Por supuesto, las opiniones de Gullón son personales, y uno no está de acuerdo con todas. Por ejemplo, considera escritores a tener en cuenta a José Ángel Mañas o Lucía Etxebarría sólo porque tocan temas sociales de cierta actualidad, lo cual es un poco exagerado y, si me permiten, absurdo; también Fernando San Basilio hace eso con “Curso de librería“, pero evita caer en topicazos a lo “American Psycho” o a lo “Generación X”. Lo cual indica que no hace falta romper todas las reglas para resultar interesante: basta escribir (y pensar —dos cosas que deberían ir de la mano—) de forma inteligente y mirar alrededor sin una venda en los ojos.
Interesante es que Gullón, al contrario que André Schiffrin, no se ponga apocalíptico y confíe en las nuevas tecnologías como difusores del libro, ampliando su concepto. Así, aunque no los cite, los blogs podrían ser la nueva alternativa a la crítica establecida, más tradicionalista y «selecta», en tanto su labor es menos sectaria y pueden dar resonancia a otras voces más minoritarias. Eso es lo que viene sucediendo en lo que se refiere al género breve, al relato, casi siempre ninguneado —cuando no directamente despreciado— por la crítica oficial, y en cuyo seno se pueden encontrar hoy por hoy las mejores páginas de la narrativa española.
¿Soluciones? Ninguna, por supuesto. De lo que se trata es de mostrar la dejadez, la decadencia, la negligencia de todos los elementos implicados. Pero también se deja la puerta abierta a esos nuevos modos de leer, de entender la literatura y de mostrarla. Quizá la función de la crítica sea cuestionable desde muchos puntos de vista, pero uno termina el libro con la impresión de que el autor apuesta por una nueva forma de asimilar la narrativa: una crítica seria, pero sencilla, que prime la labor «social» del libro sobre sus aspectos estéticos (ojo, sin despreciarlos, puesto que de lo que se trata, al fin y al cabo, es de hacer arte), que trate de entresacar aspectos de la obra sin estar constreñida por reglas o metodologías, sino confiando en las sensaciones y las emociones, que se aleje de palabrería, etiquetas, denominaciones y terminología y se acerque al lector, lo busque y le susurre al oído lo bueno o malo que es el libro.
Algo que, lamentablemente, no va a suceder, puesto que los aspirantes a críticos —muchos de ellos, precisamente, predicando desde el púlpito a través de sus blogs— tan sólo pretenden subir un peldaño en esa escalera que les coronará, en un futuro próximo, como los siguientes en ostentar el poder, en hundir o salvar a los autores con un gesto del pulgar.
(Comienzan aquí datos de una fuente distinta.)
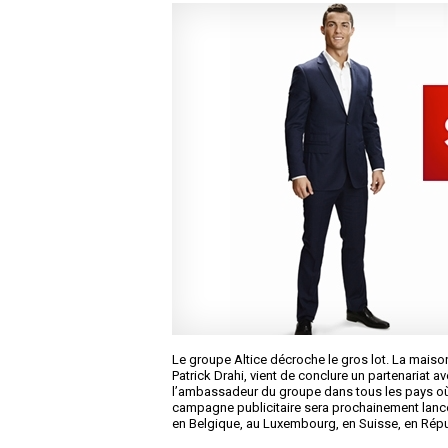
Le groupe Altice décroche le gros lot. La mais
Patrick Drahi, vient de conclure un partenariat a
l’ambassadeur du groupe dans tous les pays où 
campagne publicitaire sera prochainement lancée
en Belgique, au Luxembourg, en Suisse, en Répu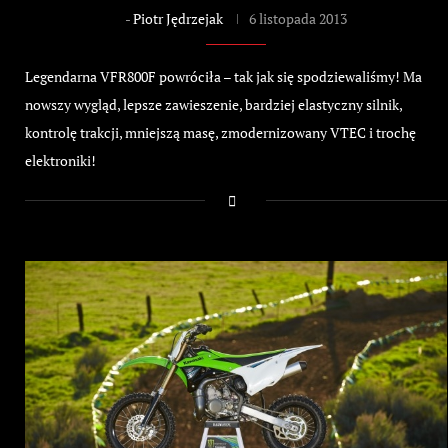
-
Piotr Jędrzejak
6 listopada 2013
Legendarna VFR800F powróciła – tak jak się spodziewaliśmy! Ma
nowszy wygląd, lepsze zawieszenie, bardziej elastyczny silnik,
kontrolę trakcji, mniejszą masę, zmodernizowany VTEC i trochę
elektroniki!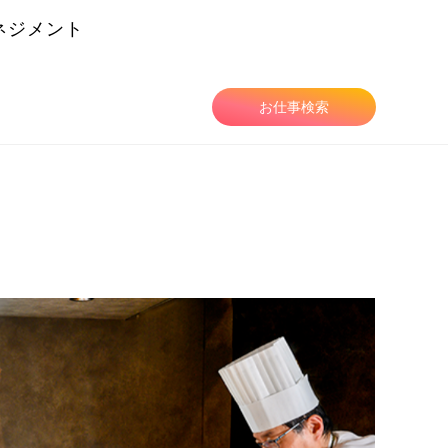
ネジメント
由
お仕事検索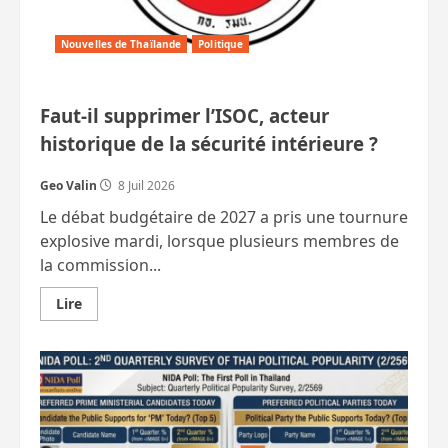
majesté.
Nouvelles de Thaïlande
Politique
Faut-il supprimer l’ISOC, acteur
historique de la sécurité intérieure ?
Geo Valin
8 Juil 2026
Le débat budgétaire de 2027 a pris une tournure
explosive mardi, lorsque plusieurs membres de
la commission...
En
Lire
savoir
plus
sur
Faut-
il
supprimer
l’ISOC,
acteur
historique
de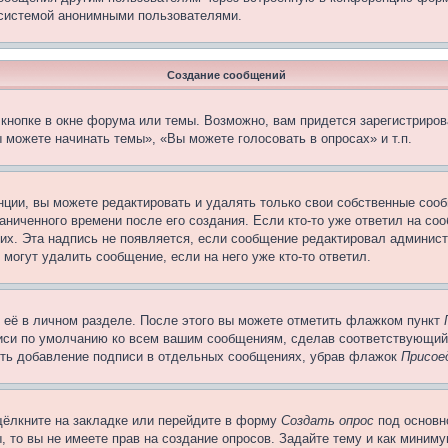
 системой анонимными пользователями.
Создание сообщений
кнопке в окне форума или темы. Возможно, вам придется зарегистриров
 можете начинать темы», «Вы можете голосовать в опросах» и т.п.
ции, вы можете редактировать и удалять только свои собственные сооб
ниченного времени после его создания. Если кто-то уже ответил на со
них. Эта надпись не появляется, если сообщение редактировал админист
 могут удалить сообщение, если на него уже кто-то ответил.
 её в личном разделе. После этого вы можете отметить флажком пункт
писи по умолчанию ко всем вашим сообщениям, сделав соответствующий
нить добавление подписи в отдельных сообщениях, убрав флажок
Присое
щёлкните на закладке или перейдите в форму
Создать опрос
под основн
, то вы не имеете прав на создание опросов. Задайте тему и как миним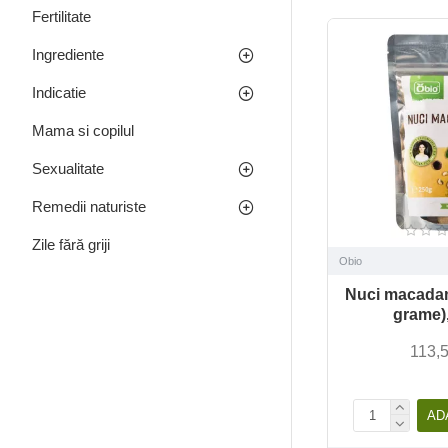
Fertilitate
Ingrediente
Indicatie
Mama si copilul
Sexualitate
Remedii naturiste
Zile fără griji
Obio
Nuci macadam
grame)
113,5
AD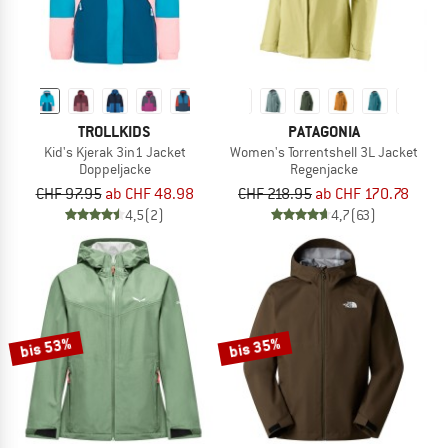
TROLLKIDS
PATAGONIA
Kid's Kjerak 3in1 Jacket
Women's Torrentshell 3L Jacket
Doppeljacke
Regenjacke
CHF 97.95
ab CHF 48.98
CHF 218.95
ab CHF 170.78
4,5
(2)
4,7
(63)
bis 53%
bis 35%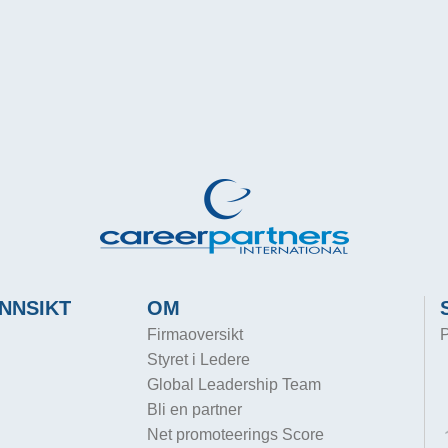
NNSIKT
OM
Firmaoversikt
P
Styret i Ledere
Global Leadership Team
Bli en partner
Net promoteerings Score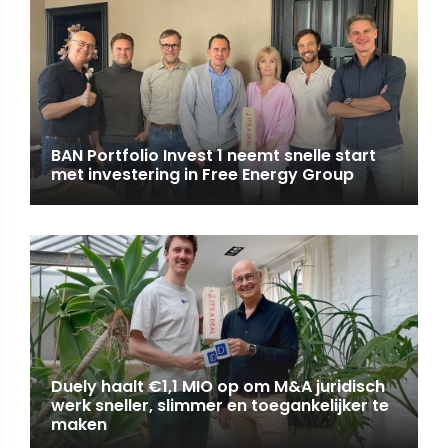
BAN Portfolio Invest 1 neemt snelle start
met investering in Free Energy Group
Duely haalt €1,1 MIO op om M&A juridisch
werk sneller, slimmer en toegankelijker te
maken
Para ello, claro, utilizan las herramientas a su alcance, que no son sino las que usan sus enemigos, los críticos «establecidos»; el método, como no podía ser de otra manera, es llevar la contraria al estamento literario por sistema, haya o no razones que lo corroboren.
Tampoco los escritores parecen querer arriesgar nada. Los que ya están arriba, por no perder su posición privilegiada; los que aún no lo están, porque quieren encajar rápidamente en el sistema y entrar en la rueda de la fortuna que significa firmar un contrato con una editorial. Asimismo, los lectores sin criterio que no van más allá de las mesas de novedades no ayudan demasiado a exigir un cambio en la política editorial mayoritaria, tragando con todo lo que se les pone por delante sin plantearse si les ayuda a formarse una opinión o, simplemente, a anestesiarse frente a una realidad que no gusta a nadie.
Habría mucho que decir acerca de las preguntas que plantea “Los mercaderes en el templo de la literatura”, pero la reseña se extendería demasiado, y no es el lugar adecuado, ni uno es el mejor moderador posible. Sólo cabe recomendar su lectura para que se abran un poco los ojos ante la miserable realidad editorial que nos rodea, aun cuando existan (afortunadamente) muchas excepciones.